I remember when Arsdigita used to loan you a Ferrari if you recruited 10 people http://web.archive.org/web/20000510060828/www.arsdigita.com/pages/jobs/recruiting

Matthew Lock
Monday, November 10, 2003

Why go to india if not for cost savings?

How about a decent work ethic?

Ged Byrne
Monday, November 10, 2003

[Why go to india if not for cost savings?
How about a decent work ethic? ]

That's one hell of a work ethic if it will overcome 12 time zones and 10,000 miles.

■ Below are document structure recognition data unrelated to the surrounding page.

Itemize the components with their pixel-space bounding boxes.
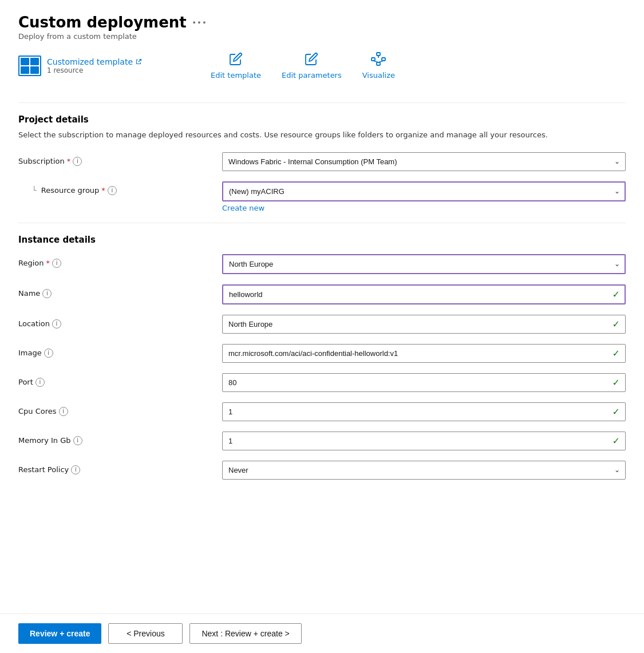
subscription-info-icon[interactable]: i (73, 157, 82, 166)
port-label: Port (18, 378, 33, 386)
cpu-cores-label-col: Cpu Cores i (18, 402, 213, 416)
edit-parameters-action[interactable]: Edit parameters (282, 52, 342, 80)
name-valid-icon: ✓ (613, 289, 620, 300)
resource-group-row: └ Resource group * i (New) myACIRG ⌄ Cre… (18, 181, 626, 212)
edit-parameters-icon (305, 52, 318, 69)
restart-policy-row: Restart Policy i Never ⌄ (18, 461, 626, 480)
instance-details-title: Instance details (18, 235, 626, 245)
cpu-cores-info-icon[interactable]: i (59, 407, 68, 416)
subscription-row: Subscription * i Windows Fabric - Intern… (18, 152, 626, 171)
location-label: Location (18, 319, 50, 328)
restart-policy-select-wrapper: Never ⌄ (222, 461, 626, 480)
subscription-select[interactable]: Windows Fabric - Internal Consumption (P… (222, 152, 626, 171)
svg-line-6 (378, 61, 384, 62)
memory-gb-control: ✓ (222, 432, 626, 450)
port-info-icon[interactable]: i (35, 378, 45, 387)
region-control: North Europe ⌄ (222, 254, 626, 274)
region-info-icon[interactable]: i (52, 259, 61, 268)
image-input[interactable] (222, 344, 626, 363)
subscription-label: Subscription (18, 157, 65, 165)
ellipsis-menu-button[interactable]: ··· (192, 17, 208, 29)
memory-gb-row: Memory In Gb i ✓ (18, 432, 626, 450)
next-button[interactable]: Next : Review + create > (189, 623, 301, 644)
customized-template-link[interactable]: Customized template (47, 57, 142, 66)
cpu-cores-label: Cpu Cores (18, 407, 57, 415)
image-label: Image (18, 349, 42, 357)
resource-group-select-wrapper: (New) myACIRG ⌄ (222, 181, 626, 201)
review-create-button[interactable]: Review + create (18, 623, 101, 644)
resource-group-label: Resource group (41, 186, 100, 195)
cpu-cores-input-wrapper: ✓ (222, 402, 626, 421)
location-label-col: Location i (18, 315, 213, 329)
visualize-label: Visualize (362, 71, 395, 80)
memory-gb-label-col: Memory In Gb i (18, 432, 213, 445)
name-input[interactable] (222, 284, 626, 304)
region-select[interactable]: North Europe (222, 254, 626, 274)
project-details-section: Project details Select the subscription … (18, 114, 626, 212)
location-input-wrapper: ✓ (222, 315, 626, 334)
page-header: Custom deployment ··· Deploy from a cust… (18, 14, 626, 41)
subscription-label-col: Subscription * i (18, 152, 213, 166)
port-input[interactable] (222, 373, 626, 392)
template-info: Customized template 1 resource (18, 56, 142, 76)
name-row: Name i ✓ (18, 284, 626, 304)
external-link-icon (135, 58, 142, 65)
name-info-icon[interactable]: i (42, 289, 52, 298)
edit-template-label: Edit template (211, 71, 261, 80)
template-resource-count: 1 resource (47, 66, 142, 74)
svg-rect-2 (382, 58, 385, 61)
name-label-col: Name i (18, 284, 213, 298)
divider-2 (18, 223, 626, 223)
name-control: ✓ (222, 284, 626, 304)
location-valid-icon: ✓ (613, 319, 620, 330)
region-label-col: Region * i (18, 254, 213, 268)
svg-rect-0 (377, 53, 380, 56)
region-row: Region * i North Europe ⌄ (18, 254, 626, 274)
template-section: Customized template 1 resource Edit temp… (18, 52, 626, 89)
edit-template-action[interactable]: Edit template (211, 52, 261, 80)
template-grid-icon (18, 56, 41, 76)
region-required: * (46, 259, 50, 267)
location-info-icon[interactable]: i (52, 319, 61, 329)
image-info-icon[interactable]: i (44, 349, 53, 358)
memory-gb-label: Memory In Gb (18, 436, 71, 445)
location-control: ✓ (222, 315, 626, 334)
create-new-link[interactable]: Create new (222, 204, 626, 212)
resource-group-required: * (101, 186, 105, 195)
image-control: ✓ (222, 344, 626, 363)
subscription-control: Windows Fabric - Internal Consumption (P… (222, 152, 626, 171)
toolbar-actions: Edit template Edit parameters (211, 52, 395, 80)
memory-gb-info-icon[interactable]: i (73, 436, 82, 445)
resource-group-info-icon[interactable]: i (108, 186, 117, 195)
port-label-col: Port i (18, 373, 213, 387)
port-row: Port i ✓ (18, 373, 626, 392)
visualize-action[interactable]: Visualize (362, 52, 395, 80)
restart-policy-select[interactable]: Never (222, 461, 626, 480)
project-details-description: Select the subscription to manage deploy… (18, 129, 626, 141)
subscription-required: * (67, 157, 71, 165)
resource-group-control: (New) myACIRG ⌄ Create new (222, 181, 626, 212)
restart-policy-info-icon[interactable]: i (71, 465, 80, 474)
port-control: ✓ (222, 373, 626, 392)
memory-gb-input[interactable] (222, 432, 626, 450)
subscription-select-wrapper: Windows Fabric - Internal Consumption (P… (222, 152, 626, 171)
cpu-cores-row: Cpu Cores i ✓ (18, 402, 626, 421)
previous-button[interactable]: < Previous (108, 623, 183, 644)
visualize-icon (371, 52, 386, 69)
location-row: Location i ✓ (18, 315, 626, 334)
divider-1 (18, 102, 626, 103)
svg-rect-3 (377, 62, 380, 65)
cpu-cores-control: ✓ (222, 402, 626, 421)
image-input-wrapper: ✓ (222, 344, 626, 363)
resource-group-select[interactable]: (New) myACIRG (222, 181, 626, 201)
cpu-cores-valid-icon: ✓ (613, 406, 620, 417)
location-input[interactable] (222, 315, 626, 334)
cpu-cores-input[interactable] (222, 402, 626, 421)
name-label: Name (18, 289, 40, 298)
region-select-wrapper: North Europe ⌄ (222, 254, 626, 274)
footer: Review + create < Previous Next : Review… (0, 614, 644, 653)
edit-parameters-label: Edit parameters (282, 71, 342, 80)
name-input-wrapper: ✓ (222, 284, 626, 304)
page-title-text: Custom deployment (18, 14, 187, 31)
restart-policy-label: Restart Policy (18, 465, 69, 474)
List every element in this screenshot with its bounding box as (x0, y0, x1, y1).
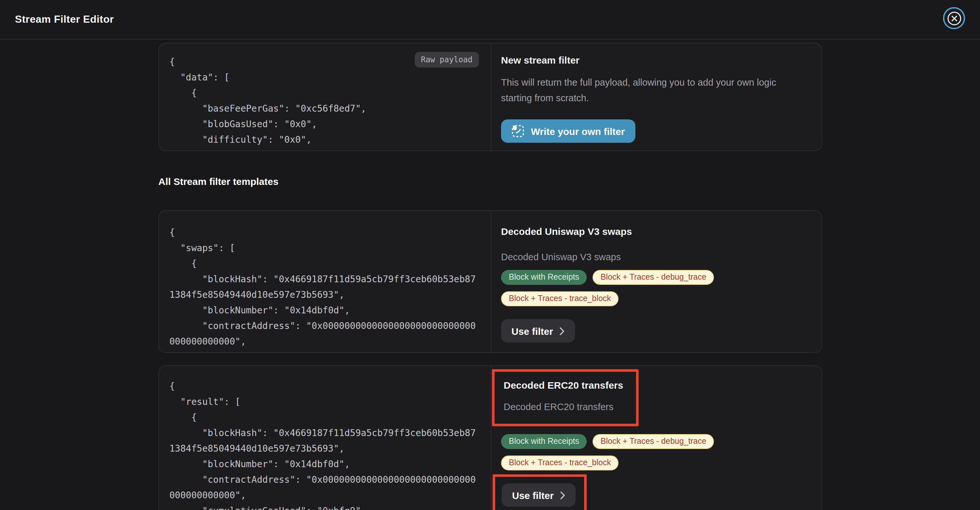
draw-filter-icon (511, 125, 524, 138)
red-highlight-button-box: Use filter (493, 474, 587, 510)
template-title: Decoded ERC20 transfers (504, 379, 623, 392)
json-preview: { "swaps": [ { "blockHash": "0x4669187f1… (159, 211, 491, 353)
templates-heading: All Stream filter templates (158, 176, 822, 187)
use-filter-button[interactable]: Use filter (501, 319, 575, 343)
json-preview-panel: { "result": [ { "blockHash": "0x4669187f… (159, 366, 491, 510)
circle-x-icon (947, 11, 961, 25)
write-your-own-filter-button[interactable]: Write your own filter (501, 119, 635, 143)
card-title: New stream filter (501, 54, 805, 67)
badge-list: Block with Receipts Block + Traces - deb… (501, 270, 805, 306)
modal-content: { "data": [ { "baseFeePerGas": "0xc56f8e… (0, 43, 822, 510)
use-filter-button[interactable]: Use filter (502, 483, 576, 507)
red-highlight-title-box: Decoded ERC20 transfers Decoded ERC20 tr… (492, 369, 639, 426)
button-label: Use filter (511, 326, 553, 337)
button-label: Use filter (512, 489, 554, 500)
badge-block-with-receipts: Block with Receipts (501, 434, 587, 449)
template-card-erc20-transfers: { "result": [ { "blockHash": "0x4669187f… (158, 365, 822, 510)
template-card-uniswap-v3-swaps: { "swaps": [ { "blockHash": "0x4669187f1… (158, 210, 822, 353)
card-description: This will return the full payload, allow… (501, 75, 805, 106)
modal-header: Stream Filter Editor (0, 0, 980, 40)
badge-list: Block with Receipts Block + Traces - deb… (501, 434, 805, 470)
template-info-panel: Decoded Uniswap V3 swaps Decoded Uniswap… (491, 211, 822, 352)
template-title: Decoded Uniswap V3 swaps (501, 225, 805, 238)
chevron-right-icon (560, 491, 565, 499)
new-stream-filter-card: { "data": [ { "baseFeePerGas": "0xc56f8e… (158, 43, 822, 151)
chevron-right-icon (560, 327, 565, 335)
button-label: Write your own filter (531, 126, 625, 137)
badge-block-traces-trace-block: Block + Traces - trace_block (501, 291, 619, 306)
raw-payload-badge: Raw payload (414, 52, 479, 67)
template-info-panel: Decoded ERC20 transfers Decoded ERC20 tr… (491, 366, 822, 510)
template-subtitle: Decoded ERC20 transfers (504, 400, 623, 413)
template-subtitle: Decoded Uniswap V3 swaps (501, 251, 805, 264)
json-preview-panel: { "swaps": [ { "blockHash": "0x4669187f1… (159, 211, 491, 352)
new-filter-info-panel: New stream filter This will return the f… (491, 43, 822, 151)
stream-filter-editor-modal: Stream Filter Editor { "data": [ { "base… (0, 0, 980, 510)
badge-block-with-receipts: Block with Receipts (501, 270, 587, 285)
badge-block-traces-debug-trace: Block + Traces - debug_trace (593, 270, 714, 285)
page-title: Stream Filter Editor (15, 14, 114, 25)
badge-block-traces-trace-block: Block + Traces - trace_block (501, 456, 619, 470)
badge-block-traces-debug-trace: Block + Traces - debug_trace (593, 434, 714, 449)
json-preview-panel: { "data": [ { "baseFeePerGas": "0xc56f8e… (159, 43, 491, 151)
json-preview: { "result": [ { "blockHash": "0x4669187f… (159, 366, 491, 510)
close-button[interactable] (943, 7, 965, 29)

I don't seem to recall that work ethic was ever an issue in the software industry. The problem was getting the programmers to have a life in the first place.

anon
Monday, November 10, 2003

A car is real temptation in India. You can get a new Maruti for around $4000 but that's a lot of money for the Indian Middle Class. The average student out of college wouldn't normally expect to have a car until he had been working maybe ten years or so, unless he managed to get one with the dowry.

In the States, and to a lesser extent Europe, most students would have a car - probalby since they left high school - so the idea wouldn't be quite so appealing.

Stephen Jones
Monday, November 10, 2003

Philo,
I always wonder about statistics that say "salaries of x per hour."  Sounds like a company that pays Y per year and reports x=(y/52)/40 for your hourly rate, but anything less than 60 hours a week is slacking - brings that average right down.

And of course they're not doing it for the cost savings!!!  If they were doing it for the cost savings then that would be bad press, and worse they might be proven to NOT have saved money and they'd have to find a VP position at another company!

Unfocused Focused
Monday, November 10, 2003

I knew companies were giving loans to buy cars, but Free Cars - I don't belive it. There is no such thing as a free lunch.

I am going to find out more about this.

Prakash S
Monday, November 10, 2003

Philo,

quite a few consultants still make $120 an hour.

Prakash S
Monday, November 10, 2003

yeah, free cars were reported in the .con days some places.

in many countries it's common. why? because of tax laws. in the usa, we get our health insurance from employers because of world war two compensation rules (couldn't increase salary, could add benefits). in other countries, people get cars (you're at the 90% incremental tax rate, but a car is the company's and thus untaxed for you). perhaps india falls into the latter category.

mb
Monday, November 10, 2003

that makeashorterlink.com site is pretty cool, didn't know about that one.

steven512
Monday, November 10, 2003


Yes, CONSULTANTS can make that much ... if they own the consulting company.

Generally, Full Time Employees (FTEs), on the other hand, don't make anywhere near that in the US.

JMHO, but every job study in the world would support me in this ...

Matt H.
Monday, November 10, 2003

Nobody makes $120/hr as a hourly rank and file developer working for a company. BUT most US companies that do work for other companies bill the time of their average developers at $90-$175/hr. The india firms in the article, I don't know -- i assume they are saying that the complete total cost billed is $20/hr. compared to $120.

The programmers who are being billed out at $120/hr are getting paid $30-40/hr. themselves. The company keeps the extra $80 as profit after covering $10 in expenses.